> What is needed
Print exactly, and only, the lines running from the line containing "Partition Name: M9KEFS2" through the end of the records below.

◆ ◆ ◆ ◆

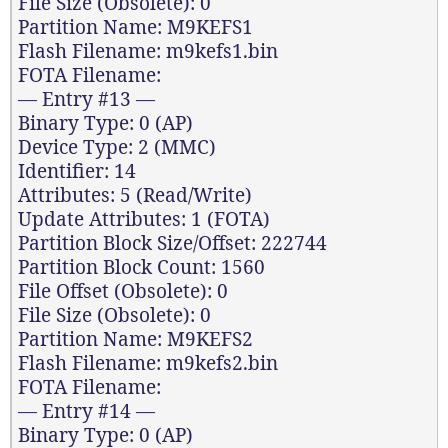
File Size (Obsolete): 0
Partition Name: M9KEFS1
Flash Filename: m9kefs1.bin
FOTA Filename:
— Entry #13 —
Binary Type: 0 (AP)
Device Type: 2 (MMC)
Identifier: 14
Attributes: 5 (Read/Write)
Update Attributes: 1 (FOTA)
Partition Block Size/Offset: 222744
Partition Block Count: 1560
File Offset (Obsolete): 0
File Size (Obsolete): 0
Partition Name: M9KEFS2
Flash Filename: m9kefs2.bin
FOTA Filename:
— Entry #14 —
Binary Type: 0 (AP)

◆ ◆ ◆ ◆

> Answer to this exercise
Partition Name: M9KEFS2
Flash Filename: m9kefs2.bin
FOTA Filename:
— Entry #14 —
Binary Type: 0 (AP)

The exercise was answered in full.